Tek başına yaşamak, kendi alanına ve rutinlerine saplantılı hale gelmen anlamına gelebilir. Bu durum, beklenmedik bir şekilde ev arkadaşının veya aile üyesinin varlığıyla ortaya çıkan derin bir rahatsızlığa yol açabilir. Evde kendinize ait olmayan eşyalar bile sizi rahatsız edebilir ve kendi kişisel alanınızın ihlali gibi hissettirebilir.
Örneğin, 3 gündür evde olan kardeşiniz var ve bu durum sizin için bir kabusa dönüşmüş durumda. Kendisini kişisel asistanınız veya köleniz gibi görmenize rağmen, kendi alışkanlıklarınız ve ritüelleriniz bozulduğundan şikayetçisiniz. Kendi alanınızın ihlaliyle ilgili hisleriniz o kadar güçlü ki, odanın kenarında duran açık bir valiz bile sizi rahatsız ediyor ve bu durumdan uzaklaşmanızı sağlıyor. Evde bana ait olmayan eşyalar görmek, kendinizden şüphe etmenize ve hatta uzaylıların getirip bıraktığı eşyalar gibi hissetmenize yol açıyor!
Günlük rutininiz zaten düzensizken, kardeşinizin varlığıyla daha da sapıtmış durumda. Sabah evden çıkarken kapıyı kilitlemeyi unutuyor, telefonunuzu ve cüzdanınızı evde bırakıyorsunuz ve bu durum işyerinde utanç verici anlara yol açıyor. Vicdan azabı çekiyor ve aslında kötü bir abla olmadığınızı kendinize hatırlatmaya çalışıyorsunuz, ancak kardeşinize tüm bu garipliklerinizi anlatamamanız sizi daha da delirmekte.

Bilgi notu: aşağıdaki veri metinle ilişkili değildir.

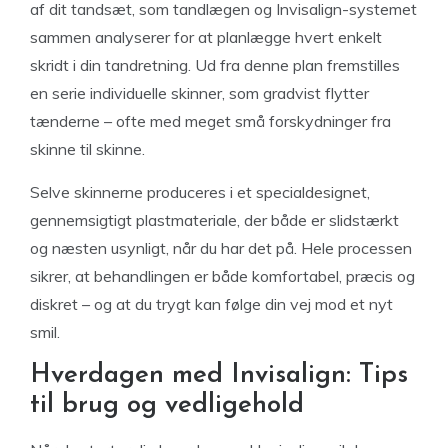
af dit tandsæt, som tandlægen og Invisalign-systemet
sammen analyserer for at planlægge hvert enkelt
skridt i din tandretning. Ud fra denne plan fremstilles
en serie individuelle skinner, som gradvist flytter
tænderne – ofte med meget små forskydninger fra
skinne til skinne.
Selve skinnerne produceres i et specialdesignet,
gennemsigtigt plastmateriale, der både er slidstærkt
og næsten usynligt, når du har det på. Hele processen
sikrer, at behandlingen er både komfortabel, præcis og
diskret – og at du trygt kan følge din vej mod et nyt
smil.
Hverdagen med Invisalign: Tips
til brug og vedligehold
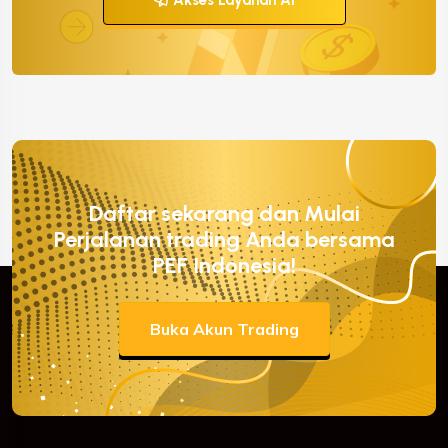
Daftar sekarang dan Mulai
Perjalanan trading Anda bersama
PEF Indonesia!
Buka Akun Trading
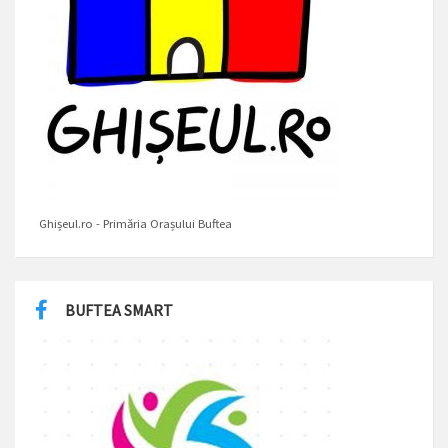
Ghișeul.ro - Primăria Orașului Buftea
BUFTEA SMART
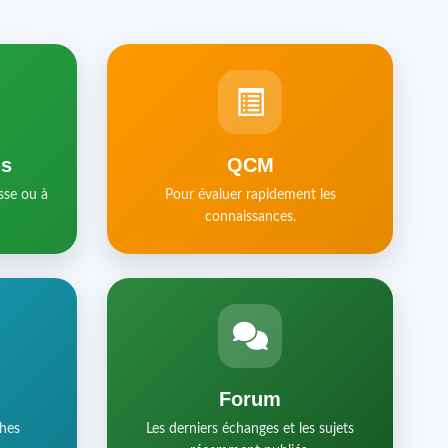
ls
QCM
sse ou à
Pour évaluer rapidement les
connaissances.
Forum
ches
Les derniers échanges et les sujets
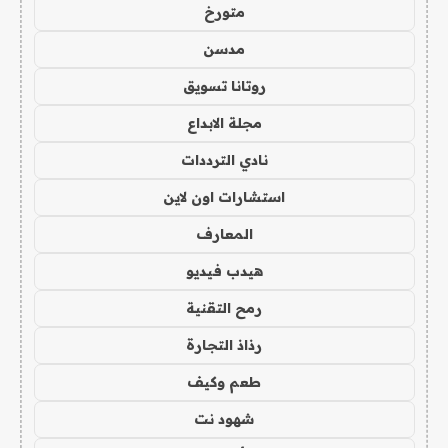
متورخ
مدسن
روتانا تسويق
مجلة الابداع
نادي الترددات
استشارات اون لاين
المعارف
هيدب فيديو
رمح التقنية
رذاذ التجارة
طعم وكيف
شهود نت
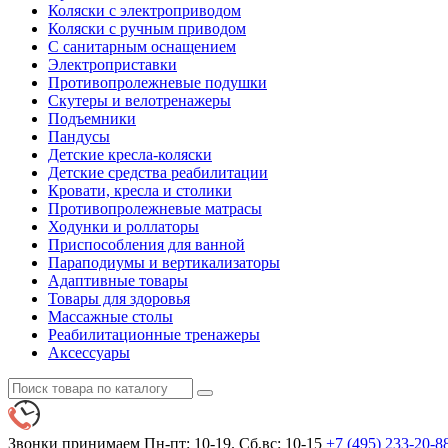
Коляски с электроприводом
Коляски с ручным приводом
С санитарным оснащением
Электроприставки
Противопролежневые подушки
Скутеры и велотренажеры
Подъемники
Пандусы
Детские кресла-коляски
Детские средства реабилитации
Кровати, кресла и столики
Противопролежневые матрасы
Ходунки и роллаторы
Приспособления для ванной
Параподиумы и вертикализаторы
Адаптивные товары
Товары для здоровья
Массажные столы
Реабилитационные тренажеры
Аксессуары
Звонки принимаем
Пн-пт: 10-19. Сб,вс: 10-15
+7 (495)
233-20-8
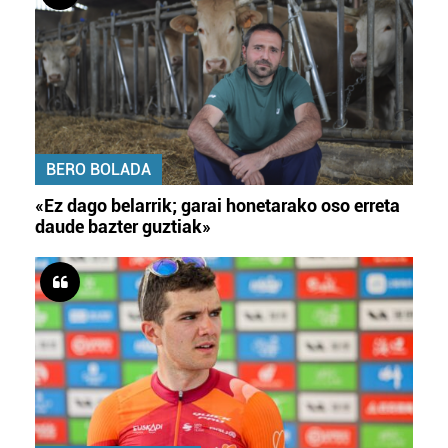
BERO BOLADA
«Ez dago belarrik; garai honetarako oso erreta
daude bazter guztiak»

Bu durumdan kurtulmanın tek yolu, kendi sözlerinizle "eve ara sıra insan almak". Evet, evinize yabancılar davet etmenin zamanı gelmiş olabilir! Varlığına alışık olmadığınız insanları eve davet etmek ve onlarla yaşamak, bu saplantılı bireyselliğin etkisinden kurtulmanıza yardımcı olabilir. Maceraperest ruhunuzu beslemek için, hiç tanımadığınız insanları bile kolundan tutup eve getirebilirsiniz. Evet, adrenalin de lazım hayatta!
Ancak, eğer bu fikri kabul edemiyorsanız ve evinizin kutsal alanı olarak görüyorsanız, o zaman oturup ağlamanın zamanı gelmiş demektir. Tek başına yaşamak her zaman özgürlük ve bağımsızlık anlamına gelmez, bazen de bu kadar saplantılı bireyselliğe yol açabilir. Bu durumdan kurtulmak için, kendi alanınızı paylaşmaya ve evinizin kapılarını yabancılara aralamanız gerekebilir. Aksi takdirde, tek başına yaşamanın dezavantajları sizi deliliğin eşiğine götürebilir!